We like the information relating to biohacking and general well being from Dave Asprey and the team at Bulletproof 🙂
Here is a recent blog post from the Bulletproof guys that I will be directing a lot of my energy on.
Leki also enjoyed listening to the Bulletproof podcast which helps give us more information on this topic and everything related to biohacking.
After reading the research/blog post above – here are the top 3 things I am going to do in order to help reduce and reverse my hair loss:
- Reduce stress
- Reduce inflammation
- Monitor my hormone levels
Dr. Sophia Kogan MD reports that stress is a huge component of hair loss.
The body’s stress hormone – cortisol – causes a 40% drop in the production of key compounds that protect your hair follicles and help them grow.
When these 2 key compounds (hyauronic acid and proteoglycans) are depleted or reduced then your hair falls out. Sometimes it never grows back!
So what am I going to do?
The big positive thing in reducing stress directly reduces the load on the nervous system.
So if I can reduce my stress and make it a conscious part of my daily habit it can help unload my nervous system.
How am I going to do this?
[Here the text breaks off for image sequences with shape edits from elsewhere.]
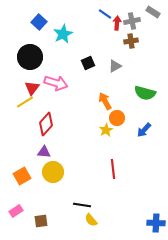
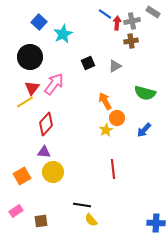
pink arrow: moved 2 px left, 1 px down; rotated 70 degrees counterclockwise
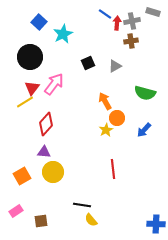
gray rectangle: rotated 16 degrees counterclockwise
blue cross: moved 1 px down
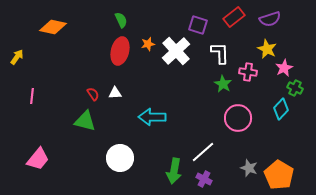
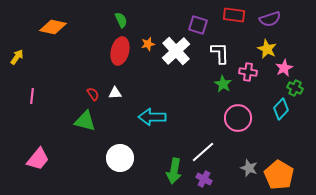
red rectangle: moved 2 px up; rotated 45 degrees clockwise
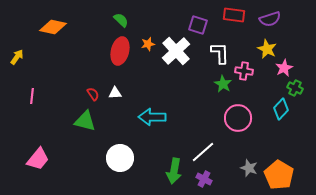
green semicircle: rotated 21 degrees counterclockwise
pink cross: moved 4 px left, 1 px up
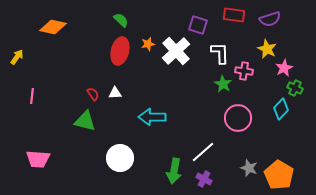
pink trapezoid: rotated 55 degrees clockwise
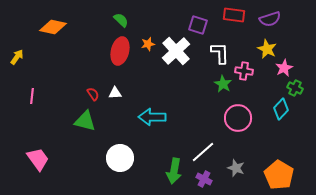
pink trapezoid: rotated 130 degrees counterclockwise
gray star: moved 13 px left
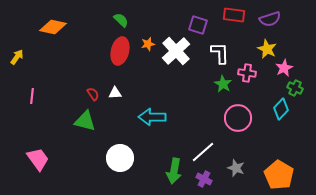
pink cross: moved 3 px right, 2 px down
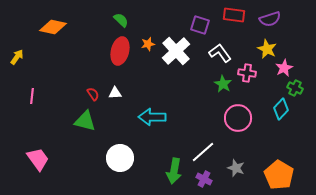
purple square: moved 2 px right
white L-shape: rotated 35 degrees counterclockwise
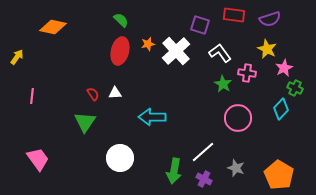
green triangle: moved 1 px down; rotated 50 degrees clockwise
I’m going to challenge myself by doing these 3 things!
- Meditate/practice gratitude
Something I’m going to be working on is being grateful in the moment. Challenge: I’m going to thank someone everyday and it’ll be a random text/call to friends or family and I can’t send a thank you to the same person 🙂 So that’s 365 different people I’ll be send a message to! Or even a simple thank you throughout the day will do!
This has been a big problem for me. Apart from having a 11 month son who struggles at night I’m also a night owl staying up at night on my phone. Challenge: Keeping my phone on airplane mode and out of arms reach when I go to bed.
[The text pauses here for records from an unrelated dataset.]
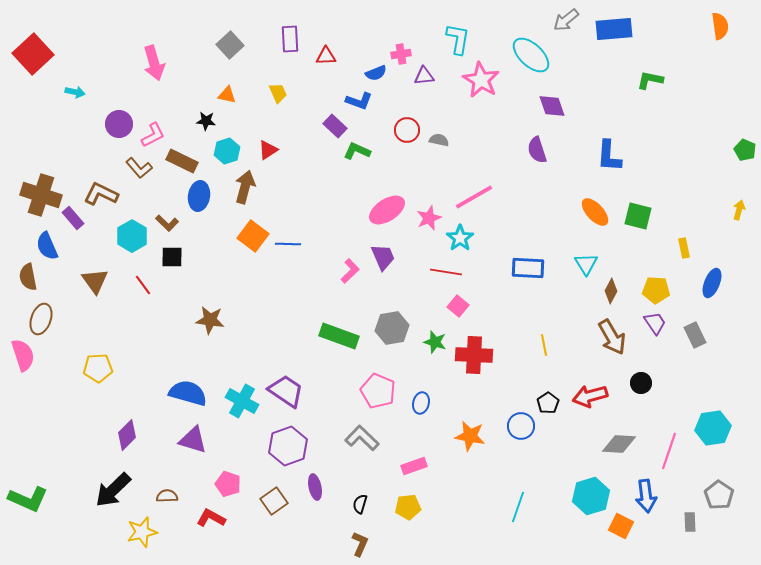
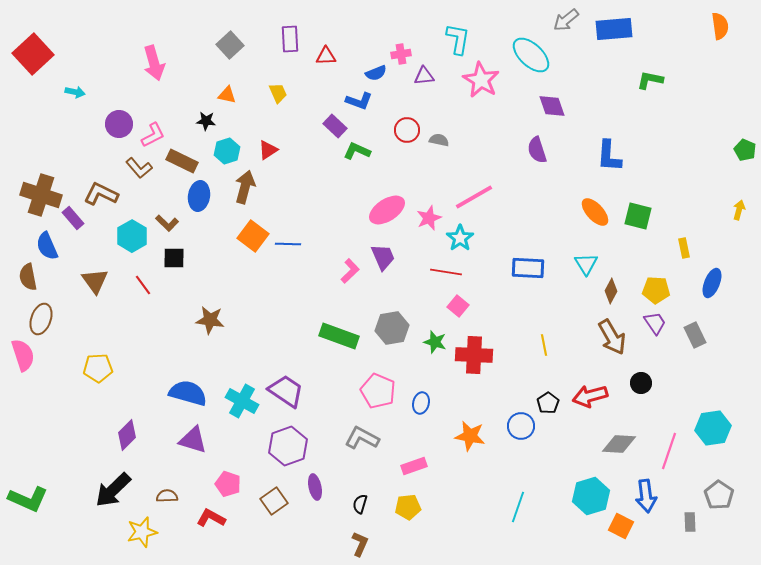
black square at (172, 257): moved 2 px right, 1 px down
gray L-shape at (362, 438): rotated 16 degrees counterclockwise
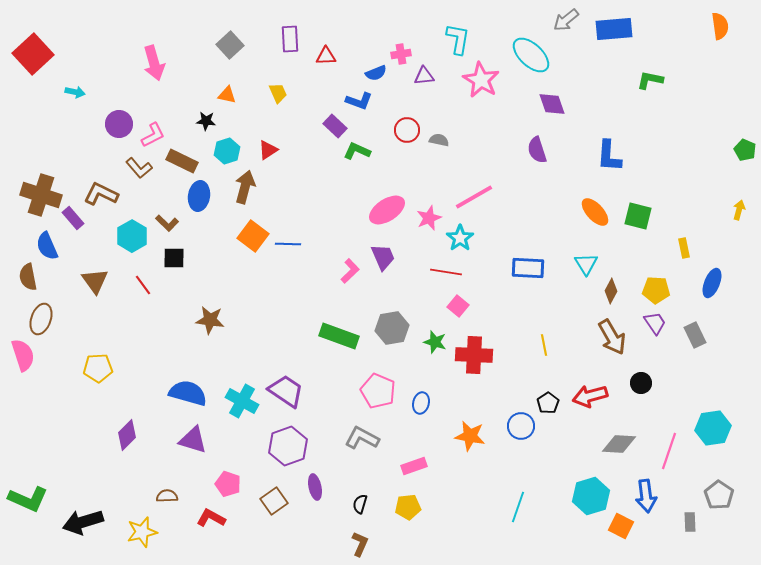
purple diamond at (552, 106): moved 2 px up
black arrow at (113, 490): moved 30 px left, 32 px down; rotated 27 degrees clockwise
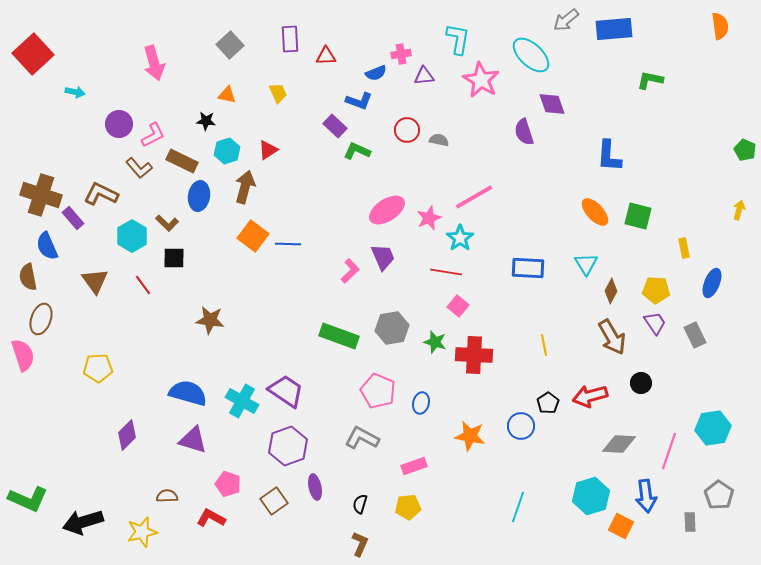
purple semicircle at (537, 150): moved 13 px left, 18 px up
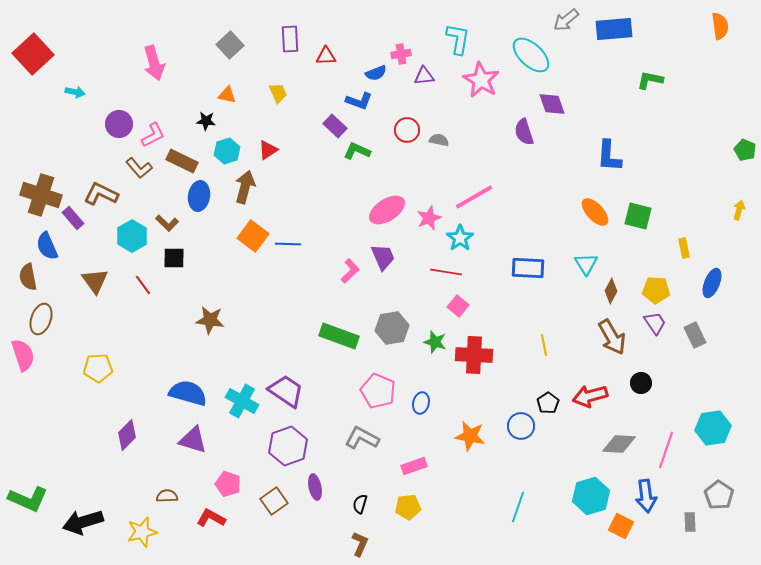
pink line at (669, 451): moved 3 px left, 1 px up
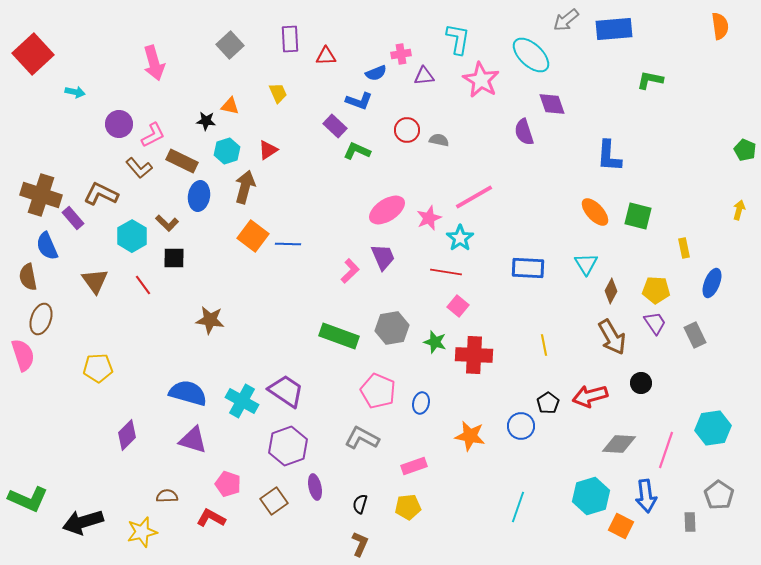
orange triangle at (227, 95): moved 3 px right, 11 px down
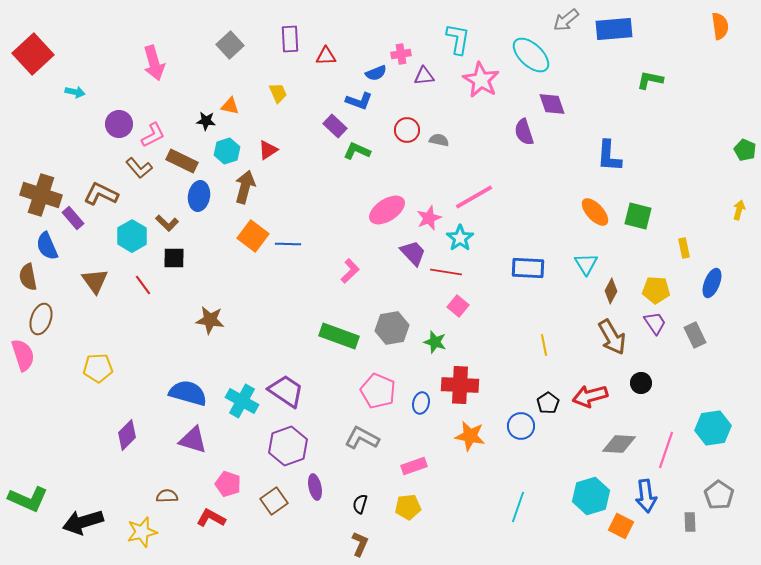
purple trapezoid at (383, 257): moved 30 px right, 4 px up; rotated 20 degrees counterclockwise
red cross at (474, 355): moved 14 px left, 30 px down
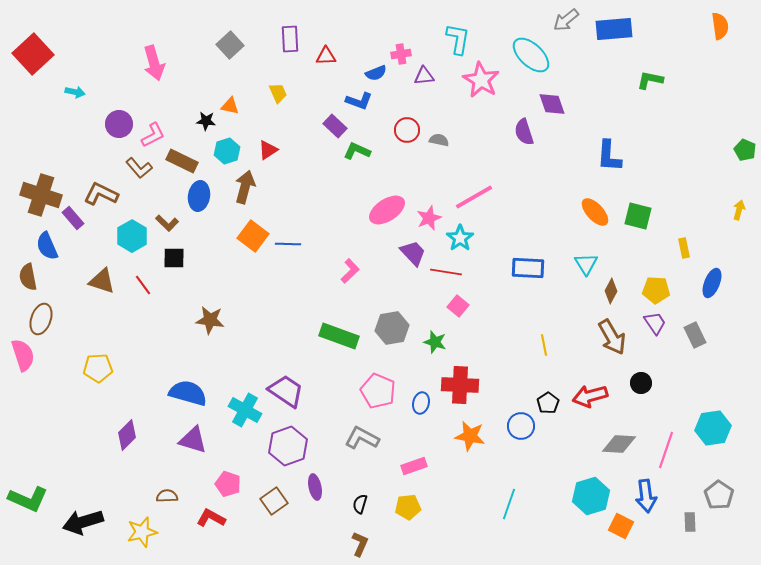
brown triangle at (95, 281): moved 7 px right; rotated 36 degrees counterclockwise
cyan cross at (242, 401): moved 3 px right, 9 px down
cyan line at (518, 507): moved 9 px left, 3 px up
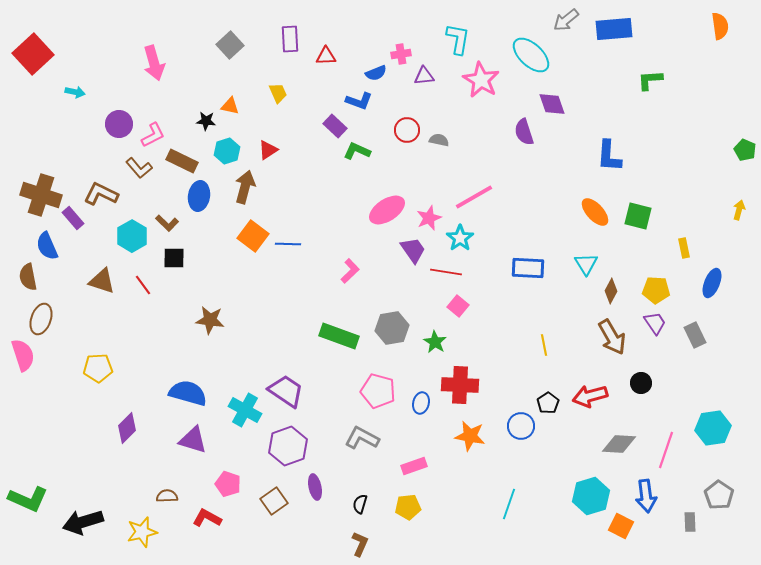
green L-shape at (650, 80): rotated 16 degrees counterclockwise
purple trapezoid at (413, 253): moved 3 px up; rotated 8 degrees clockwise
green star at (435, 342): rotated 15 degrees clockwise
pink pentagon at (378, 391): rotated 8 degrees counterclockwise
purple diamond at (127, 435): moved 7 px up
red L-shape at (211, 518): moved 4 px left
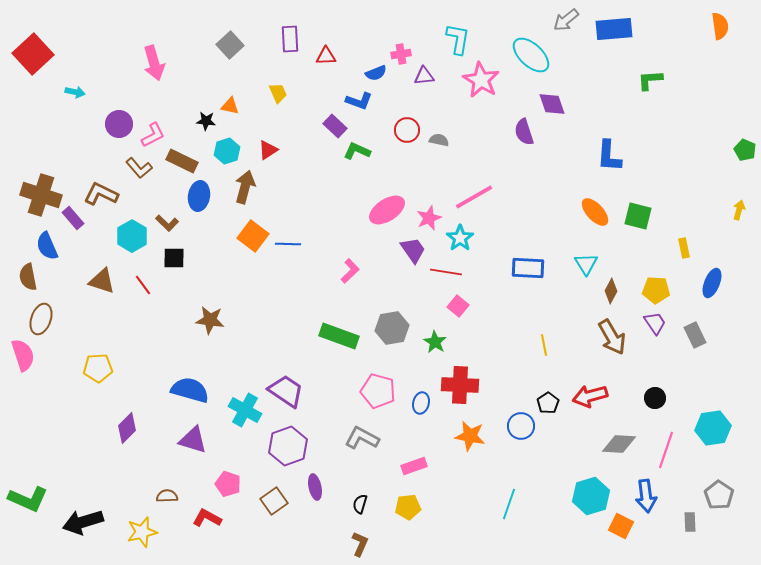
black circle at (641, 383): moved 14 px right, 15 px down
blue semicircle at (188, 393): moved 2 px right, 3 px up
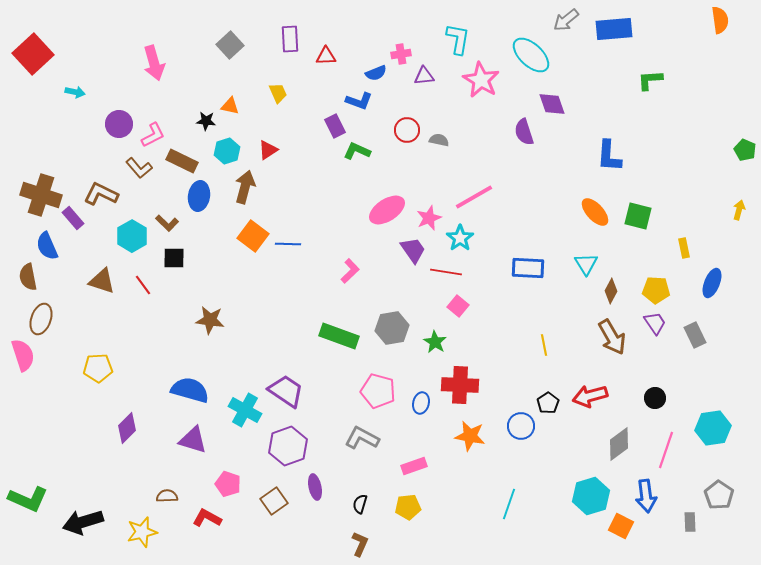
orange semicircle at (720, 26): moved 6 px up
purple rectangle at (335, 126): rotated 20 degrees clockwise
gray diamond at (619, 444): rotated 40 degrees counterclockwise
Although I been losing a lot of weight it has not been from a lot of exercise. This is another big weakness of mine. Challenge: Committing to a 4 min Tabata/HIIT program of burpees. 20 seconds ‘on’ doing burpees and 10 seconds resting.
Although the direct link of chronic inflammation and hair loss is not clear Dr. Kogan believes there is a correlation.
So she’s saying that a lot of people who have hair loss problems also have chronic inflammation problems!
So what am I going to do?
I feel I have this one in pretty good check.
We have been a practising paleo family for over 2 years and most recently upgraded to a cyclic ketogenic food strategy with intermittent fasting for over a year.
This has greatly helped reduce my inflammation. I’ve written a lot about this in my monthly weight loss update.
If you’re unsure about what to do then check out these guides to help with your well being 🙂
The biggest challenge is setting a new routine and being disciplined with the small changes over time!
Thyroid and testosterone imbalances are also key causes of hair loss.
These 2 hormones affect the growth of hair and can cause the hair follicles to shed.
The report continues to show that both thyroid (either high or low thyroid activity) and testosterone imbalances can be managed with medications.
**CAUTION** These common medications prescribed by your GP and over the counter products can also give you problems!
Minoxidil commonly known as ‘Rograine’ and Finesteride are medications I’ve seen on TV adverts and in the pharmacy but I haven’t used them before.
As I understand it, these medications block the pathways that make these hormones – thyroid and testosterone.
Minoxidil blocks thyroid pathways which can give you scalp inflammation, oily residue and irritation (dandruff) which contributes to hair loss.
Finersteride which alters testosterone can cause loss of sex drive, erectile dysfunction and problems ejaculating. Major problems so please consider medications carefully!
So what am I going to do?
Easing stress will definitely help – so the first point takes care of that for me 😉 But, something I need to improve on is working on my gratitude and exercise.
Nutrition also helps balance your hormones and the second point covers that for me too 🙂
I’m choosing not to make this too complicated for me right now.
Instead of trying to foods that’s hard to find or buying ‘quick fix’ supplements I’m going to focus on gratitude and exercise first.
Once I’ve made those changes consistently I’ll review how my hair regrowth is going and if it’s still stalling I’ll then try some other measures mentioned in the report (like eating adaptogens and monitoring hormone levels closely)
I have recently organised to have a blood test looking specifically at my hormone levels. Then in 6 months I’ll get another blood test for my hormone levels and compare.
So there you go.
I’ll be looking to monitor my hair regrowth and keep you updated 🙂
In 6 months I’d like to update you on how I’m going with my gratitude and exercise program. I’ll also show you some before and after with my hair regrowth.
Looking forward to sharing the results with you.